Our finding of elevated RRI in COVID-19-related AKI indicates that RRI may have a role in the assessment of this new and unique disease. Further, RRI has shown potential as a precocious ICU monitoring tool for detecting progression of shock states [39, 40], and together with Doppler assessments of other splanchnic organs RRI can expand the bedside monitoring window for hypoperfusion in critically ill patients in general [41]. As a non-invasive and repeatable method that has been demonstrated to be fast to learn also for non-experienced sonographers [17, 42], RRI should be applicable within POCUS protocols for ICU clinicians and thereby contributing as a valuable tool in the present resource scarce times of a pandemic.

Our study has several limitations.

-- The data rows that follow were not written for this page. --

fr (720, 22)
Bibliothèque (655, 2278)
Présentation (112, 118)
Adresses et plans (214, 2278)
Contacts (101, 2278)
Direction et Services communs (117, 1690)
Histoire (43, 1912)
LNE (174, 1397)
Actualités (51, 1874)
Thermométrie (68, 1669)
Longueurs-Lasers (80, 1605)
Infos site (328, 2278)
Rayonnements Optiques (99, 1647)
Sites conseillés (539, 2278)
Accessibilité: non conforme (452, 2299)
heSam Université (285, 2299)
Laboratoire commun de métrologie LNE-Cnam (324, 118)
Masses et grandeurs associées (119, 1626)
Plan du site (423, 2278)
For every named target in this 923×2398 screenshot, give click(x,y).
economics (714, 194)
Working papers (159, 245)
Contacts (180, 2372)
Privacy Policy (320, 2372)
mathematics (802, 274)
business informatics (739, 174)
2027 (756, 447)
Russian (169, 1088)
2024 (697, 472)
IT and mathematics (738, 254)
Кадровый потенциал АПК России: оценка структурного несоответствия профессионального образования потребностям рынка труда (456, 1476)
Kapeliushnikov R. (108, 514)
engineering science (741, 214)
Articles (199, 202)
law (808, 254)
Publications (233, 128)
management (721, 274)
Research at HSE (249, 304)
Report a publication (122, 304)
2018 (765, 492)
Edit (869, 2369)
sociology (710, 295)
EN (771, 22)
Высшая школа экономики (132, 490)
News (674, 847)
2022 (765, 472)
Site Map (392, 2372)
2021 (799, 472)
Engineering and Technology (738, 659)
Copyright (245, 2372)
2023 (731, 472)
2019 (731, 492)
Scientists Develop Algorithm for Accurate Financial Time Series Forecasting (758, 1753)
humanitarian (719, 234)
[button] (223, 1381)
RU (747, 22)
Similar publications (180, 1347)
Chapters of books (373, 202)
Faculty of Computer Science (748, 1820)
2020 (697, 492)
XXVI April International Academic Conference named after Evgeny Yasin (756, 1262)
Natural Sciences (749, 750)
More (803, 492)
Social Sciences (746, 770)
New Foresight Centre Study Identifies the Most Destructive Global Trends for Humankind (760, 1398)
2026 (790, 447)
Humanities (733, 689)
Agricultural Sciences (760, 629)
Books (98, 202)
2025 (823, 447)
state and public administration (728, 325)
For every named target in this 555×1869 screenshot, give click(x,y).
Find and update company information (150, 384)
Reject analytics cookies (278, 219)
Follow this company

First, our study population was small and although we were still able to adjust our analysis for a number of possible confounders, the results should therefore be interpreted with caution. The small number of patients with AKI stage 1 and 2 further makes it difficult to draw conclusions on the association between RRI and AKI in these specific subgroups. Second, due to the challenges of conducting clinical research during a pandemic, RRI measurements were performed at different time points in different patients and most of the measurements were made late in the ICU course. The Karolinska University Hospital is a tertiary referral hospital, and many patients were transferred to its ICUs from other hospitals when they had already received several days of intensive care. This meant there was a delay from ICU admission to accessibility in some of the patients, and we were therefore not able to perform early measurements to investigate the ability of RRI as an early predictor of subsequent AKI development. Third, intra- and inter-observer variability for the operators were not investigated. Our group has previously shown that RRI measurements by inexperienced sonographers were reliable, accurate and precise compared to an expert after only a brief training session [17], and both operators in our study were experienced with the RRI method. Lastly, our study was affected by some of the well-known pitfalls in AKI research. The use of hospital admission sCr as baseline level in patients in whom pre-admission sCr was missing might have resulted in an underestimation of the AKI incidence. Further, using sCr decline to define recovery from an AKI episode could in patients with muscle wasting during a prolonged ICU course lead to overestimation of renal function recovery [43]. However, we used eGFR calculations based on a combination of sCr and cystatin C at the time of RRI measurement and still observed a difference in estimated renal function between patients classified with or without AKI, suggesting any such misclassification was negligible.


Critically ill COVID-19 patients with AKI have higher RRI compared to those without AKI, and elevated RRI may have a role in identifying severe and oliguric AKI at the bedside in these patients. The exact role of RRI as a POCUS application for AKI assessment and monitoring of ICU patients with COVID-19 should be established in further studies.